• EXERCISE DATA:

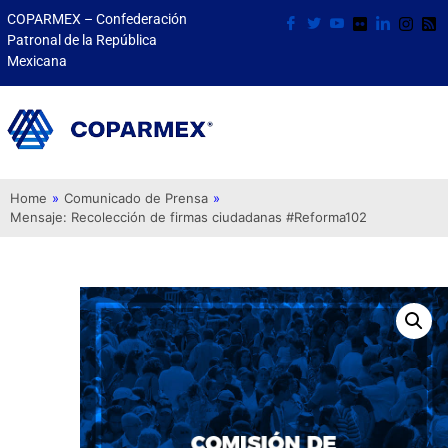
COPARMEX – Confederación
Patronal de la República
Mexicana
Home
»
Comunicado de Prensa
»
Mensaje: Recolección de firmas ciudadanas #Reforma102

==

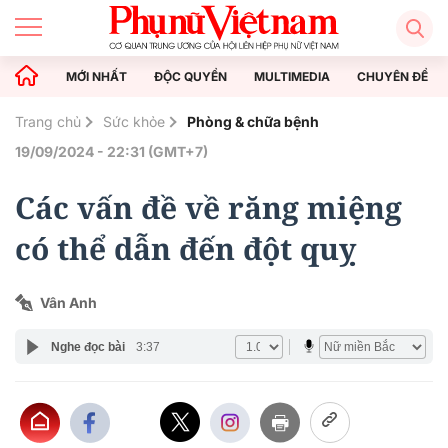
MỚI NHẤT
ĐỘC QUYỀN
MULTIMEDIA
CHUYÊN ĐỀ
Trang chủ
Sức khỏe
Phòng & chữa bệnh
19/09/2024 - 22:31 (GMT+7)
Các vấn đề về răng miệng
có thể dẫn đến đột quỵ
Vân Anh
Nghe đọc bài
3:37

• YOUR GOAL: Would you please write out, exactly and with no other lines, the stretch of the listing above from the line containing "Patronal de la República" through the line containing "Mensaje: Recolección de"?

• SOLVED PROBLEM:
Patronal de la República
Mexicana
Home
»
Comunicado de Prensa
»
Mensaje: Recolección de firmas ciudadanas #Reforma102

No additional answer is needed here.